• **Work to complete**
Please restate the entries verbatim. The copy should hold no pictures.

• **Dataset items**
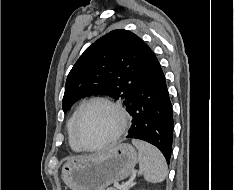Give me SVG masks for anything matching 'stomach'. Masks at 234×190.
Wrapping results in <instances>:
<instances>
[{"mask_svg":"<svg viewBox=\"0 0 234 190\" xmlns=\"http://www.w3.org/2000/svg\"><path fill=\"white\" fill-rule=\"evenodd\" d=\"M137 160L135 148L120 143L96 155L70 159L62 167V180L71 190H105L127 178Z\"/></svg>","mask_w":234,"mask_h":190,"instance_id":"0dacf381","label":"stomach"}]
</instances>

• **Solution to this exercise**
Give me SVG masks for anything matching 'stomach'. Masks at 234×190.
Wrapping results in <instances>:
<instances>
[{"mask_svg":"<svg viewBox=\"0 0 234 190\" xmlns=\"http://www.w3.org/2000/svg\"><path fill=\"white\" fill-rule=\"evenodd\" d=\"M137 160L135 148L120 143L96 155L70 159L62 167V180L71 190H105L127 178Z\"/></svg>","mask_w":234,"mask_h":190,"instance_id":"0dacf381","label":"stomach"}]
</instances>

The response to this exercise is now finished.